Count every line below in which "Educational" occurs, then give only the count.

[[ INPUT DATA, beginning ]]

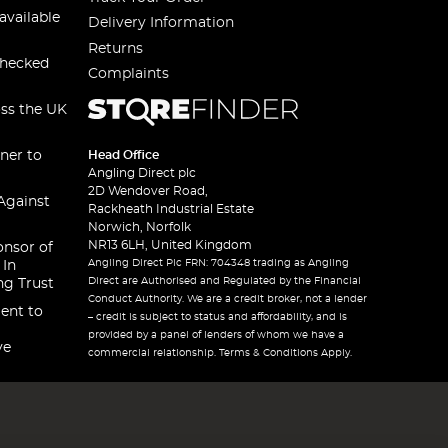
available
Delivery Information
Returns
checked
Complaints
oss the UK
ner to
Head Office
Angling Direct plc
2D Wendover Road,
Against
Rackheath Industrial Estate
Norwich, Norfolk
NR13 6LH, United Kingdom
onsor of
Angling Direct Plc FRN: 704348 trading as Angling
 In
Direct are Authorised and Regulated by the Financial
ng Trust
Conduct Authority. We are a credit broker, not a lender
ent to
– credit is subject to status and affordability, and is
provided by a panel of lenders of whom we have a
ve
commercial relationship. Terms & Conditions Apply.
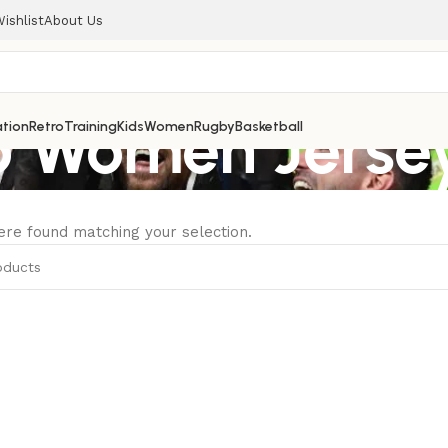
ishlist
About Us
Women Jersey
tion
Retro
Training
Kids
Women
Rugby
Basketball
re found matching your selection.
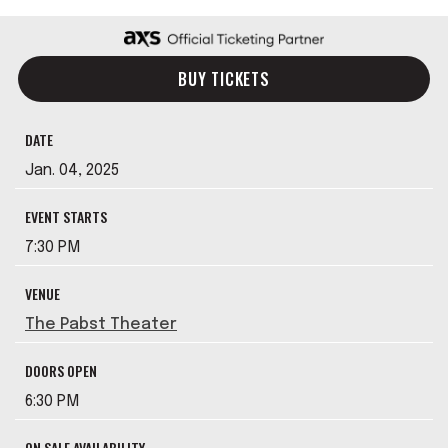
BUY TICKETS
DATE
Jan.
04
, 2025
EVENT STARTS
7:30 PM
VENUE
The Pabst Theater
DOORS OPEN
6:30 PM
ON SALE AVAILABILITY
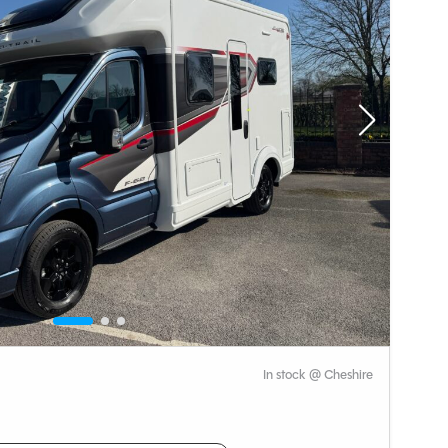
In stock @ Cheshire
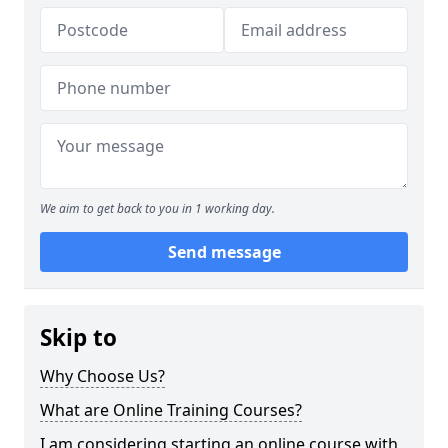
We aim to get back to you in 1 working day.
Send message
Skip to
Why Choose Us?
What are Online Training Courses?
I am considering starting an online course with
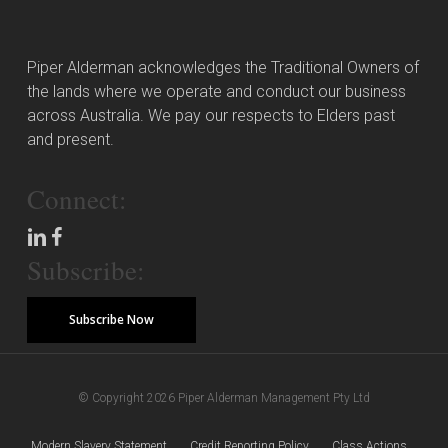
Piper Alderman acknowledges the Traditional Owners of
the lands where we operate and conduct our business
across Australia. We pay our respects to Elders past
and present.
Connect:
Subscribe:
Subscribe Now
© Copyright 2026 Piper Alderman Management Pty Ltd
Modern Slavery Statement
Credit Reporting Policy
Class Actions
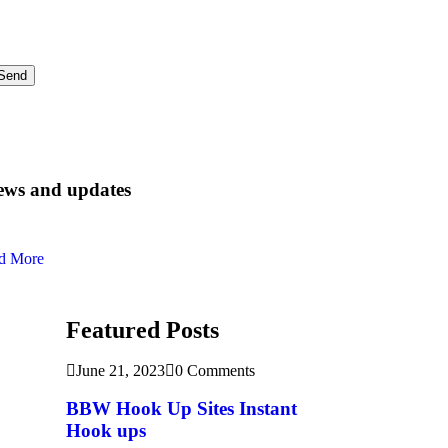
ews and updates
d More
Featured Posts
June 21, 2023
0 Comments
BBW Hook Up Sites Instant
Hook ups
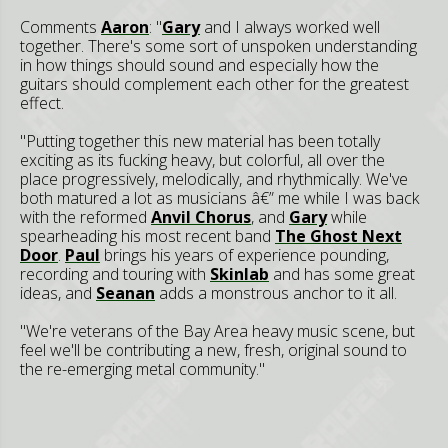
Comments
Aaron
: "
Gary
and I always worked well
together. There's some sort of unspoken understanding
in how things should sound and especially how the
guitars should complement each other for the greatest
effect.
"Putting together this new material has been totally
exciting as its fucking heavy, but colorful, all over the
place progressively, melodically, and rhythmically. We've
both matured a lot as musicians â€” me while I was back
with the reformed
Anvil Chorus
, and
Gary
while
spearheading his most recent band
The Ghost Next
Door
.
Paul
brings his years of experience pounding,
recording and touring with
Skinlab
and has some great
ideas, and
Seanan
adds a monstrous anchor to it all.
"We're veterans of the Bay Area heavy music scene, but
feel we'll be contributing a new, fresh, original sound to
the re-emerging metal community."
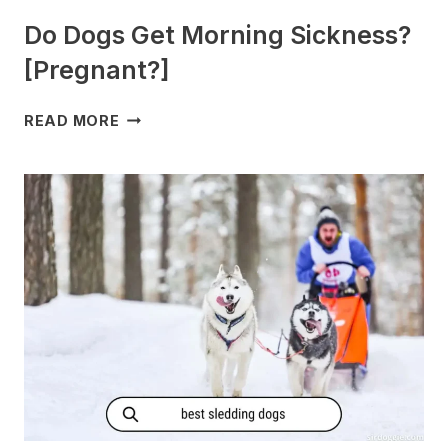
Do Dogs Get Morning Sickness?
[Pregnant?]
DO
READ MORE
DOGS
GET
MORNING
SICKNESS?
[PREGNANT?]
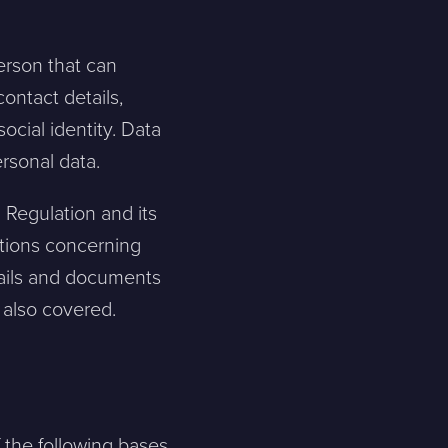
person that can
contact details,
social identity. Data
ersonal data.
 Regulation and its
tions concerning
emails and documents
e also covered.
f the following bases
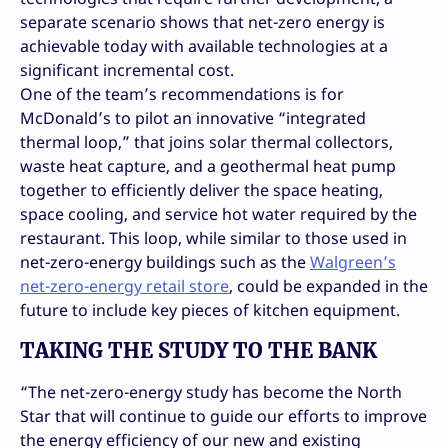
separate scenario shows that net-zero energy is
achievable today with available technologies at a
significant incremental cost.
One of the team’s recommendations is for
McDonald’s to pilot an innovative “integrated
thermal loop,” that joins solar thermal collectors,
waste heat capture, and a geothermal heat pump
together to efficiently deliver the space heating,
space cooling, and service hot water required by the
restaurant. This loop, while similar to those used in
net-zero-energy buildings such as the
Walgreen’s
net-zero-energy retail store
, could be expanded in the
future to include key pieces of kitchen equipment.
TAKING THE STUDY TO THE BANK
“The net-zero-energy study has become the North
Star that will continue to guide our efforts to improve
the energy efficiency of our new and existing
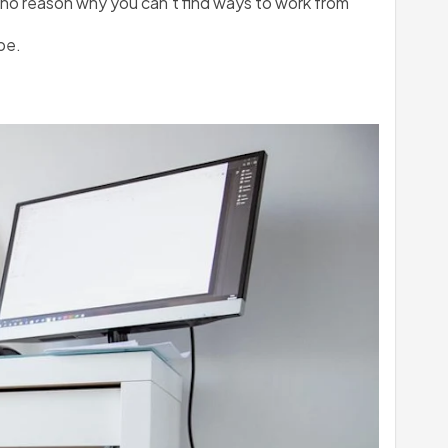
 no reason why you can’t find ways to work from 
be.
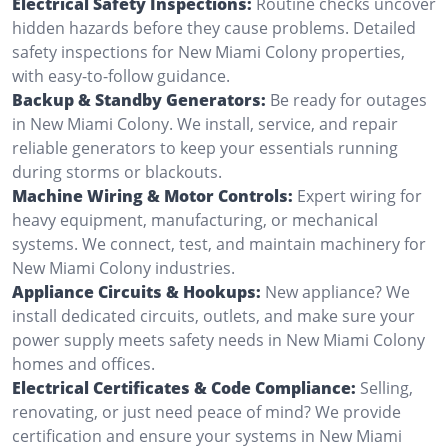
Electrical Safety Inspections:
Routine checks uncover
hidden hazards before they cause problems. Detailed
safety inspections for New Miami Colony properties,
with easy-to-follow guidance.
Backup & Standby Generators:
Be ready for outages
in New Miami Colony. We install, service, and repair
reliable generators to keep your essentials running
during storms or blackouts.
Machine Wiring & Motor Controls:
Expert wiring for
heavy equipment, manufacturing, or mechanical
systems. We connect, test, and maintain machinery for
New Miami Colony industries.
Appliance Circuits & Hookups:
New appliance? We
install dedicated circuits, outlets, and make sure your
power supply meets safety needs in New Miami Colony
homes and offices.
Electrical Certificates & Code Compliance:
Selling,
renovating, or just need peace of mind? We provide
certification and ensure your systems in New Miami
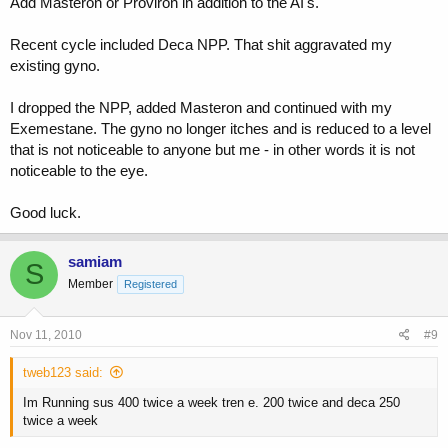
Add Masteron or Proviron in addition to the AI's.
Recent cycle included Deca NPP. That shit aggravated my
existing gyno.
I dropped the NPP, added Masteron and continued with my
Exemestane. The gyno no longer itches and is reduced to a level
that is not noticeable to anyone but me - in other words it is not
noticeable to the eye.
Good luck.
samiam
S
Member
Registered
Nov 11, 2010
#9
tweb123 said:
Im Running sus 400 twice a week tren e. 200 twice and deca 250
twice a week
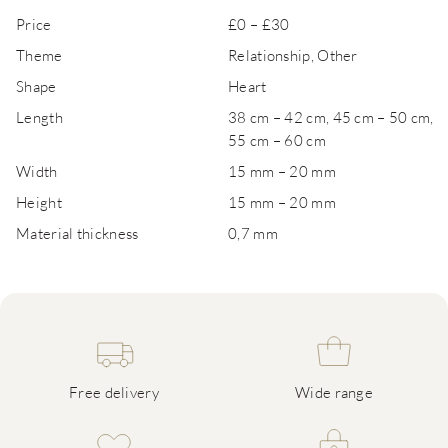
Price
£0 – £30
Theme
Relationship, Other
Shape
Heart
Length
38 cm – 42 cm, 45 cm – 50 cm,
55 cm – 60 cm
Width
15 mm – 20 mm
Height
15 mm – 20 mm
Material thickness
0,7 mm
Free delivery
Wide range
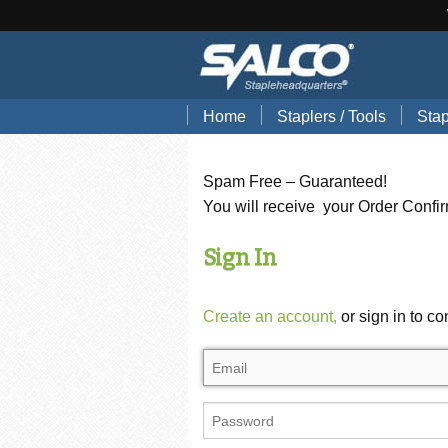
Home
Staplers / Tools
Stap
Blog
Search Tools by Brand
Stap
Spam Free – Guaranteed!
Hand Pliers
Stap
You will receive your Order Confi
Gun Tackers
Hog
Sign In
Office Staplers
Brad
Create an account,
or sign in to co
Bindery Staplers
Floo
Electric Staple Guns
Wir
Hammer Tackers
Stai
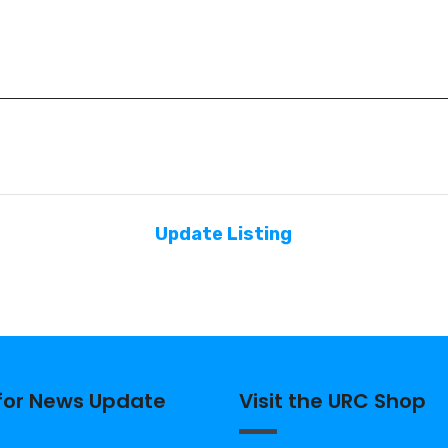
Update Listing
 for News Update
Visit the URC Shop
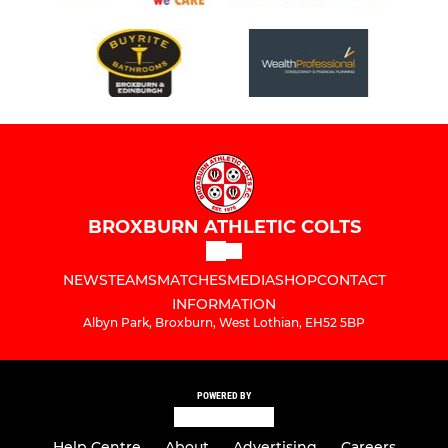
BROXBURN ATHLETIC COLTS
NEWS
TEAMS
MATCHES
MEDIA
SHOP
CONTACT
INFORMATION
Albyn Park, Broxburn, West Lothian, EH52 5BP
POWERED BY
Help Centre
About
Advertising
Careers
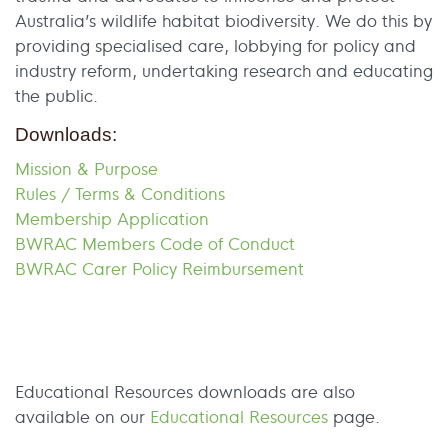
Australia’s wildlife habitat biodiversity. We do this by
providing specialised care, lobbying for policy and
industry reform, undertaking research and educating
the public.
Downloads:
Mission & Purpose
Rules / Terms & Conditions
Membership Application
BWRAC Members Code of Conduct
BWRAC Carer Policy Reimbursement
Educational Resources downloads are also
available on our
Educational Resources
page.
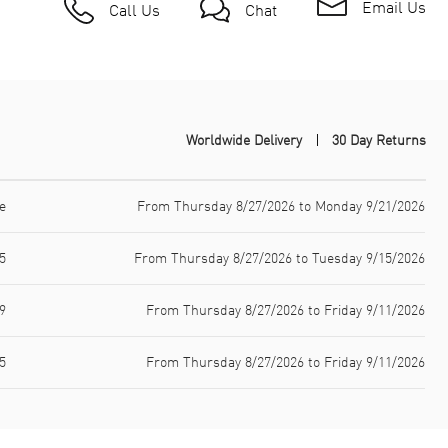
Email Us
Call Us
Chat
Worldwide Delivery
30 Day Returns
e
From Thursday 8/27/2026 to Monday 9/21/2026
5
From Thursday 8/27/2026 to Tuesday 9/15/2026
9
From Thursday 8/27/2026 to Friday 9/11/2026
5
From Thursday 8/27/2026 to Friday 9/11/2026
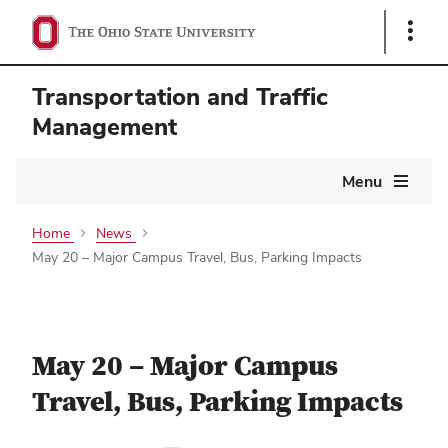
Show
Links
Transportation and Traffic
Management
Main
Menu
navigation
Home
News
May 20 – Major Campus Travel, Bus, Parking Impacts
May 20 – Major Campus
Travel, Bus, Parking Impacts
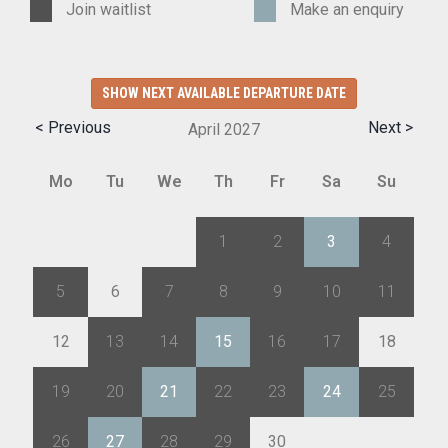
Join waitlist
Make an enquiry
SHOW NEXT AVAILABLE DEPARTURE DATE
< Previous
Next >
April
2027
Mo
Tu
We
Th
Fr
Sa
Su
29
30
31
1
2
3
4
5
6
7
8
9
10
11
12
13
14
15
16
17
18
19
20
21
22
23
24
25
26
27
28
29
30
1
2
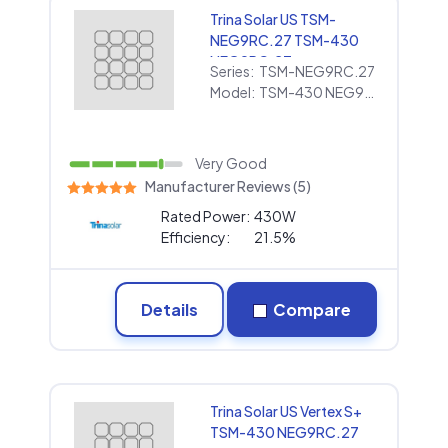
Trina Solar US TSM-
NEG9RC.27 TSM-430
NEG9RC.27
Series:
TSM-NEG9RC.27
Model:
TSM-430 NEG9RC.27
Very Good
Manufacturer Reviews (5)
Rated Power:
430W
Efficiency:
21.5%
Details
Compare
Trina Solar US Vertex S+
TSM-430 NEG9RC.27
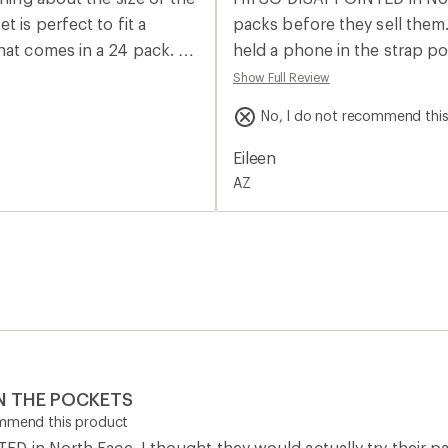
rating
of
packs before they sell them. 
2.0
at comes in a 24 pack. I
held a phone in the strap po
out
of
 case with a pop socket
Samsing phone that WON'T fit
Show Full Review
5
the REI store, NONE will fit 
stars
No, I do not recommend thi
. It’s enough to take a can
granola bar in it! I'm returni
es, keys, AirPods, first
Eileen
AZ
N THE POCKETS
ommend this product
 in North Face. I thought they would actually try their pac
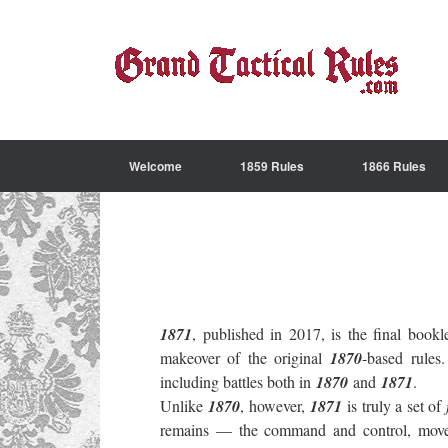
Welcome
1859 Rules
1866 Rules
1871
, published in 2017, is the final book
makeover of the original
1870
-based rul
including battles both in
1870
and
1871
.
Unlike
1870
, however,
1871
is truly a set of
remains — the command and control, movemen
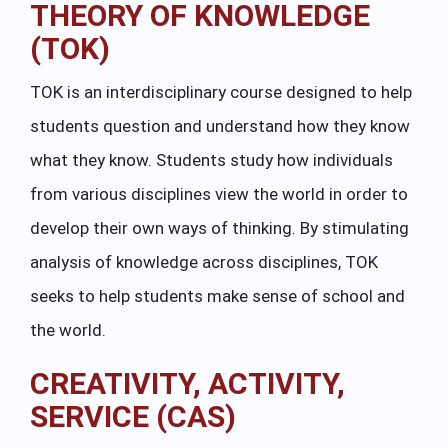
THEORY OF KNOWLEDGE
(TOK)
TOK is an interdisciplinary course designed to help
students question and understand how they know
what they know. Students study how individuals
from various disciplines view the world in order to
develop their own ways of thinking. By stimulating
analysis of knowledge across disciplines, TOK
seeks to help students make sense of school and
the world.
CREATIVITY, ACTIVITY,
SERVICE (CAS)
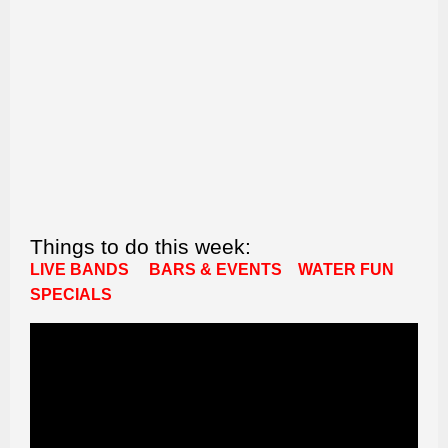
Things to do this week:
LIVE BANDS
BARS & EVENTS
WATER FUN
SPECIALS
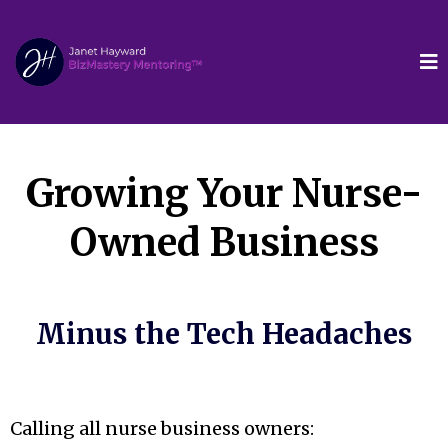
Growing Your Nurse-
Owned Business
Minus the Tech Headaches
Calling all nurse business owners:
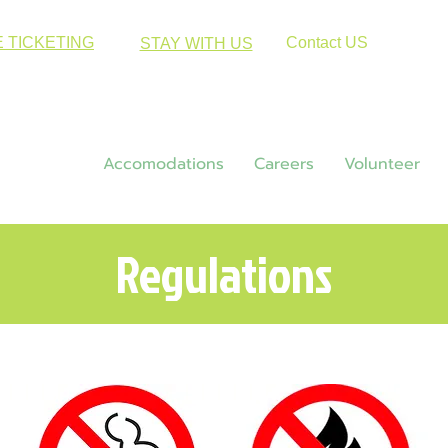
E TICKETING
Contact US
STAY WITH US
Hiking
Accomodations
Careers
Volunteer
Regulations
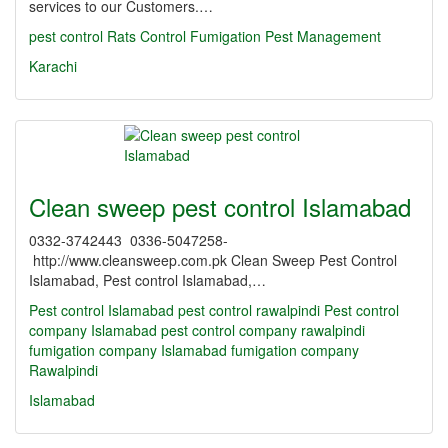
services to our Customers.…
pest control
Rats Control
Fumigation
Pest Management
Karachi
Clean sweep pest control Islamabad
0332-3742443 0336-5047258-
http://www.cleansweep.com.pk Clean Sweep Pest Control
Islamabad, Pest control Islamabad,…
Pest control Islamabad
pest control rawalpindi
Pest control
company Islamabad
pest control company rawalpindi
fumigation company Islamabad
fumigation company
Rawalpindi
Islamabad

[[ INPUT DATA, end ]]

## [RESPONSE TO THIS EXERCISE]
2